Il y a cinquante ans, après une vie de solitude et de solidarité marquée par la maladie, la jeunesse d'esprit et le talent, l'opposant à la bonne conscience française ( de droite et de gauche)
sculpté par la mesure grecque et l'ordre classique, disons apollinien, s'éteignait sans jamais avoir oublié le temps ni méprisé les corps.
En quoi était-il philosophe ? Par exemple parce qu'il avait un certain sens historique et un certain amour de l'Orient. Il détestait les "momies" tel que Nietzsche l'entend. C'est à dire les
idées éternelles qui tuent. Il ne croyait pas à l'être, lui non plus mais plutôt au mouvement, au jeu des acteurs, à la danse, au sport, à l'apparence des femmes. Il était sensuel et se méfiait
des imposteurs, des Tartuffes, des moralisateurs qui se sont assis sur l'espoir des humbles. Moraliste anti "monotono-historique" cependant pour plagier encore Nietzsche.

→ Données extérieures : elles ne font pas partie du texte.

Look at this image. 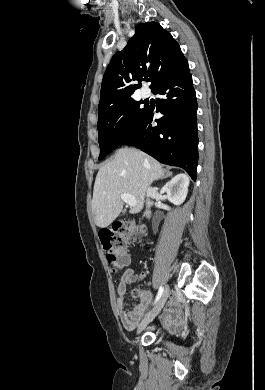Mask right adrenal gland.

Impertinent Camus.
Provocateur aussi, préférant " sa mère à la justice" abstraite.
Camus en quelques thèses:
- Le monde existe.
- L'illusion morale est dans la fuite en Dieu ou dans l'Histoire.
- La vie meilleure est acceptation du beau (la "vie artiste" en est le prototype)
- Espérer malgré tout en la joie possible.